Nas eleições gerais de 2015, Costa terminou em segundo lugar, atrás de uma coalizão de centro-direita que supervisionou um severo programa de austeridade imposto pela União Europeia.

Em um movimento surpresa, ele convenceu dois partidos de extrema esquerda – comunistas e o Bloco de Esquerda – a apoiar um governo socialista minoritário, a primeira vez que tal coisa foi tentada em Portugal. Chamava-se geringonça ou jargão.

“Foi uma novidade política em Portugal”, disse André Freire, especialista do Instituto Universitário de Lisboa, à BBC Mundo em 2017.

Naquela época, a esquerda estava com problemas para formar governos na Europa.

Muitos analistas da época previam que esse governo duraria no máximo seis meses, mas completou seu mandato de quatro anos.

Portugal lidava com as consequências da dura crise económica iniciada em 2008.

Em 2011, o país teve que solicitar um resgate de US$ 91 bilhões ao Fundo Monetário Internacional (FMI), à Comissão Europeia e ao Banco Central Europeu.

As agências impuseram duras condições de austeridade fiscal, que incluíram a demissão de funcionários públicos, cortes salariais e redução de benefícios públicos.

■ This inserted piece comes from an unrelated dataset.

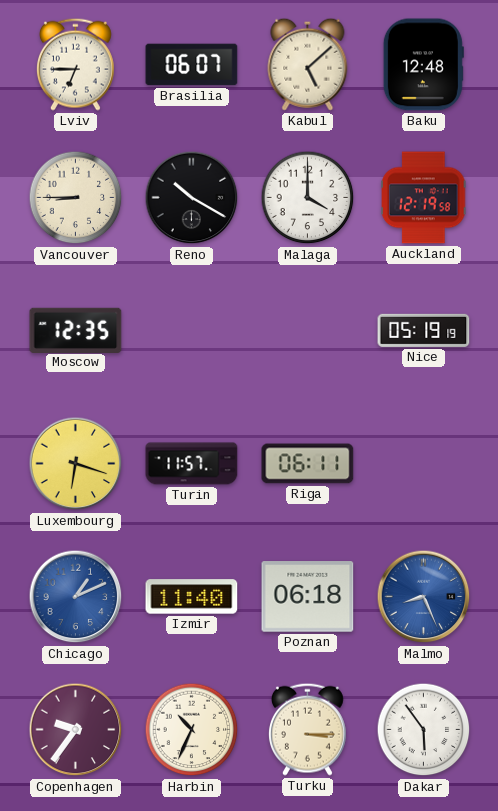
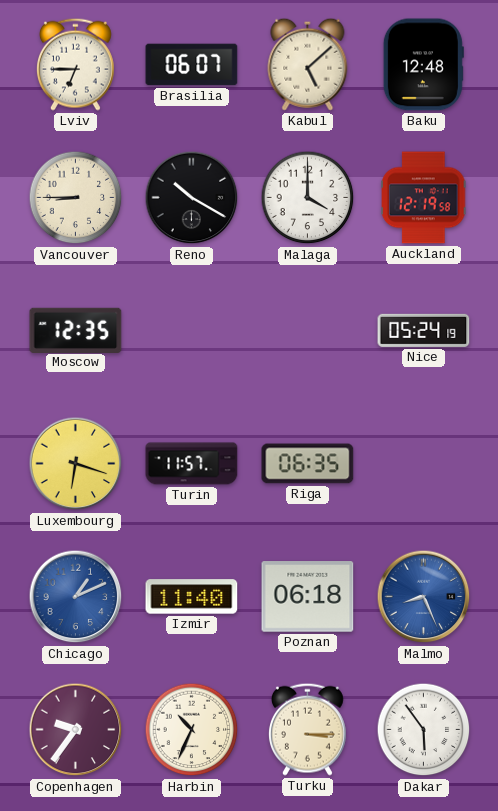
Nice: 05:19 -> 05:24
Riga: 06:11 -> 06:35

Embora Portugal tenha se libertado do resgate internacional em junho de 2014, as consequências ainda eram palpáveis. A taxa de desemprego rondava os 12%, 20% da população vivia abaixo da linha da pobreza e 485.000 portugueses emigraram do país entre 2011 e 2014.

A aliança promovida por Costa começou a reverter as medidas de austeridade, que aceleraram a recuperação econômica. Sua estratégia foi elogiada pelo próprio FMI, órgão que destacou seu “progresso louvável”.

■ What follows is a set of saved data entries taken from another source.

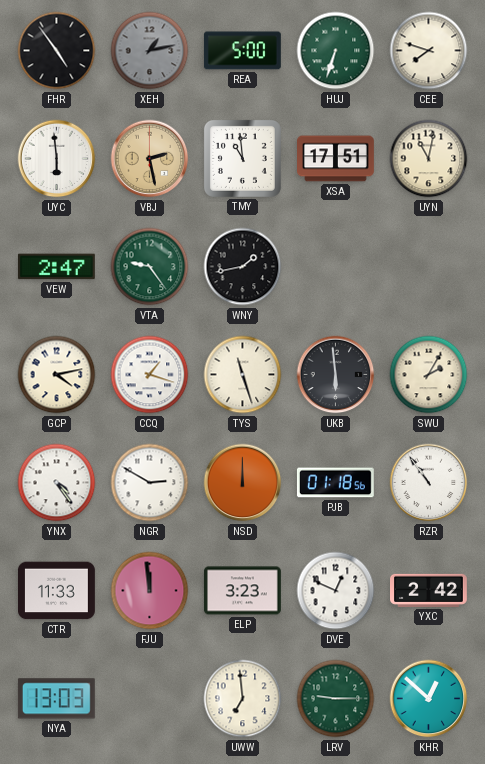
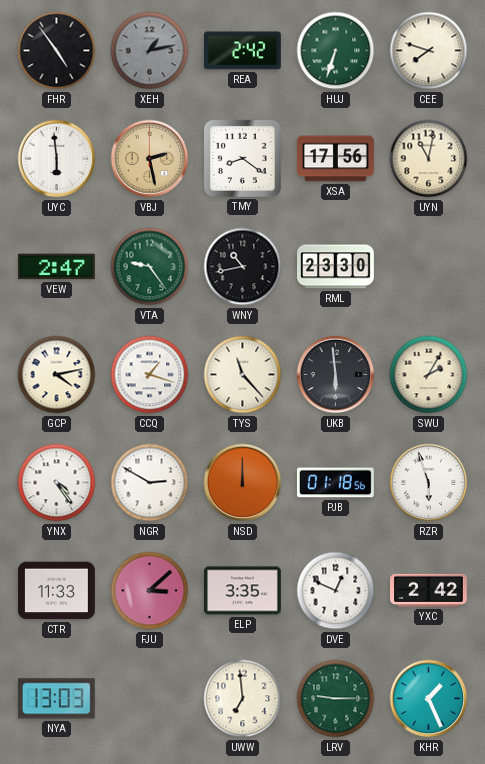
REA: 5:00 -> 2:42
TMY: 10:59 -> 8:21
XSA: 17:51 -> 17:56
WNY: 1:43 -> 10:43
RML: none -> 23:30
TYS: 11:27 -> 11:23
RZR: 10:54 -> 5:57
FJU: 11:59 -> 3:08
ELP: 3:23 -> 3:35
KHR: 12:52 -> 1:26
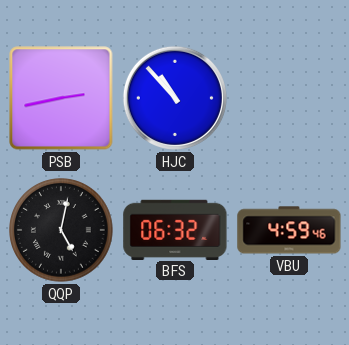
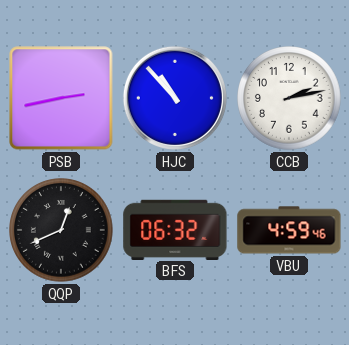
CCB: none -> 2:13
QQP: 5:02 -> 12:41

“As políticas implementadas pelo governo de Antonio Costa foram contra a receita tradicional”, explicou Freire na época, referindo-se a medidas como o aumento do salário mínimo e a jornada de 35 horas semanais para funcionários públicos.

Mais tarde, Costa levou seus socialistas à vitória nas próximas eleições de 2019, embora não tenham alcançado a maioria absoluta e novamente governaram como minoria com o apoio de seus parceiros.

A separação e o futuro

Sob o seu mandato, Portugal registou em 2019 o seu primeiro excedente orçamental em 45 anos de democracia, embora desde então a pandemia de covid-19 tenha desencadeado novamente o défice público.

No ano passado, a histórica aliança de esquerda em Portugal foi quebrada quando os comunistas e o Bloco de Esquerda —além da direita— rejeitaram o orçamento de Costa para 2022, o que levou à convocação de eleições antecipadas (estavam marcadas para 2023).

“Estou com a consciência tranquila. Fiz tudo, tudo que estava em minhas mãos”, disse Costa antes do desentendimento.

Antes da eleição de domingo, ele havia prometido renunciar se seus socialistas não vencessem, mas também sinalizou sua disposição de reformar alianças se vencesse sem maioria.

Embora, como pediu durante sua campanha, sua intenção fosse alcançar o resultado que, contra todas as probabilidades, finalmente conseguiu, uma maioria absoluta.

Não surpreendentemente, o presidente conservador de Portugal, Marcelo Rebelo de Sousa, que foi professor de Costa na Faculdade de Direito da Universidade de Lisboa, disse que ele tinha um “otimismo crônico e levemente irritante”.

Segundo a EFE, antes do enfraquecimento de sua legislatura, Costa pretendia retornar a Bruxelas assim que terminasse seu mandato. Mas ele disse recentemente que “não vai virar as costas” para os eleitores.

O socialista, no entanto, rejeitou o único cargo que lhe resta para ocupar em seu país natal: o de presidente. Em entrevista recente falou sobre o assunto: “Não, tenho certeza de que é um cargo que jamais exercerei”, disse.